Gun Control Can Survive the Supreme Court
Gun Control Can Survive the Supreme Court
I have to agree - even with the new demand for controls in the wake of the Newtown Massacre the only limits and regulations that possibly can pass will be minor ones that can also withstand the scrutiny of the Supremes.
It’s a sign of the legalization of American politics that activists worry about being thwarted by the Supreme Court even before they’ve managed to pass anything: Although they haven’t yet squeezed any new regulations through Congress or the state legislatures, gun-control advocates already fear that the Supreme Court will invalidate whatever progress they achieve.

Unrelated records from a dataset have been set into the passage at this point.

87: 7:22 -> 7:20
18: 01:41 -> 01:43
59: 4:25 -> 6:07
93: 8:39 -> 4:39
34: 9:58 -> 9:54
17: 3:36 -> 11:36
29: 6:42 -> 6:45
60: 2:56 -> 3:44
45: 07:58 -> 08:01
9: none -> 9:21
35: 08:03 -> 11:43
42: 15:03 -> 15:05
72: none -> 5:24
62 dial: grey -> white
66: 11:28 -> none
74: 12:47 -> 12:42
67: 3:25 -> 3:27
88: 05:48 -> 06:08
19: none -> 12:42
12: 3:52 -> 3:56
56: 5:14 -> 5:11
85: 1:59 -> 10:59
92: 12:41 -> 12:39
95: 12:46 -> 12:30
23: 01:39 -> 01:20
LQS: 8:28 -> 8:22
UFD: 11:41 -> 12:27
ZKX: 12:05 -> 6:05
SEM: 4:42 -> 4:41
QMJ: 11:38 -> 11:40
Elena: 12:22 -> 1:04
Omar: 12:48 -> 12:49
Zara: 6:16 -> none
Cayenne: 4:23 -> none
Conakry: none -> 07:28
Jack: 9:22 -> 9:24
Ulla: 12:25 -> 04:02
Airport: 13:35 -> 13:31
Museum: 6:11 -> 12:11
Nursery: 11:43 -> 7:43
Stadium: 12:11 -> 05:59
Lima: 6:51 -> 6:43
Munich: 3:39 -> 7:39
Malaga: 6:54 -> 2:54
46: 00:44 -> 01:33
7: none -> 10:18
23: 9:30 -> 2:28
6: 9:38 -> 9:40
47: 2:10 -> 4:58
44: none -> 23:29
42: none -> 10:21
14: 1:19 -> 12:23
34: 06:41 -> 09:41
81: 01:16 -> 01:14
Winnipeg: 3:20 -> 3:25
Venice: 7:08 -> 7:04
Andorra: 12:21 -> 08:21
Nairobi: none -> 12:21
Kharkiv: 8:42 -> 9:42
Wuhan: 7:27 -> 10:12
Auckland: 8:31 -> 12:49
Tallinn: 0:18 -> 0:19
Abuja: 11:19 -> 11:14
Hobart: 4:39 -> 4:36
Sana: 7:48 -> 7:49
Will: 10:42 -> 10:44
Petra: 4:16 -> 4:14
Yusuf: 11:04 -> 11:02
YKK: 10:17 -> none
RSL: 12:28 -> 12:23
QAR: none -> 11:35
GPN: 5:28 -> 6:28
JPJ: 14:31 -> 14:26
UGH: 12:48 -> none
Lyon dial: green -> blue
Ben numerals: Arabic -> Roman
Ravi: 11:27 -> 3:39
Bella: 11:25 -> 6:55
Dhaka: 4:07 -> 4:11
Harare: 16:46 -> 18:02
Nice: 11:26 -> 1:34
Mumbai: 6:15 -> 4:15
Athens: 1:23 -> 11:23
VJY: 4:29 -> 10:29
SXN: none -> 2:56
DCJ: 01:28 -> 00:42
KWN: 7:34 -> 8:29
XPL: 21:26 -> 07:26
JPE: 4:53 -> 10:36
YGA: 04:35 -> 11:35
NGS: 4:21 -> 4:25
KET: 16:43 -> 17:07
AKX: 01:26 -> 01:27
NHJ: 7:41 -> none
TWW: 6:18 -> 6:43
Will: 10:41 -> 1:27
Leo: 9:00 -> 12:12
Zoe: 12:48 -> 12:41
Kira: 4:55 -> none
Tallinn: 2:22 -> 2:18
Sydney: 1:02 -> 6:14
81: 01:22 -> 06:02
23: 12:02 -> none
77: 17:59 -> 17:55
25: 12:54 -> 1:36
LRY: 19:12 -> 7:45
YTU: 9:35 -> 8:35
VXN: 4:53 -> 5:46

They should stop sweating. Despite its turn to the right on gun control, the Supreme Court should almost certainly uphold any of the new regulations that have a chance of being enacted, according to the logic of its decisions in District of Columbia v. Heller and McDonald v. Chicago. Both liberal and conservative judges, from Justice John Paul Stevens on the left to Judges Richard Posner and J. Harvie Wilkinson on the right, denounced the decisions when they were handed down. But both decisions were relatively narrow, prohibiting states from imposing total bans on the firearms in the home. They shouldn’t be read to threaten the kinds of regulations that states and the federal government are currently debating—including an effective federal database for permit holders. The problem with the constitutional debate over guns, in other words, isn’t the Supreme Court’s Second Amendment decisions but an over-reading of them by a handful of lower court judges—mostly notably, Posner himself.
Heller and McDonald struck down the two most restrictive gun regulations in the country—Chicago and D.C.’s total bans on gun possession in the home. No other state or municipality had similarly sweeping bans on private gun possession, and in this sense, the Court was playing a familiar role of bringing state and local outliers in line with a national consensus. Since the decisions came down, there have been hundreds of civil and criminal challenges to gun control laws, and the vast majority of them have been unsuccessful. Unfortunately, a few lower courts have seized on language in Heller and McDonald to strike down state laws that forbid felons from possessing firearms, for example, or that require applicants for concealed carry permits to show a “good and substantial reason.”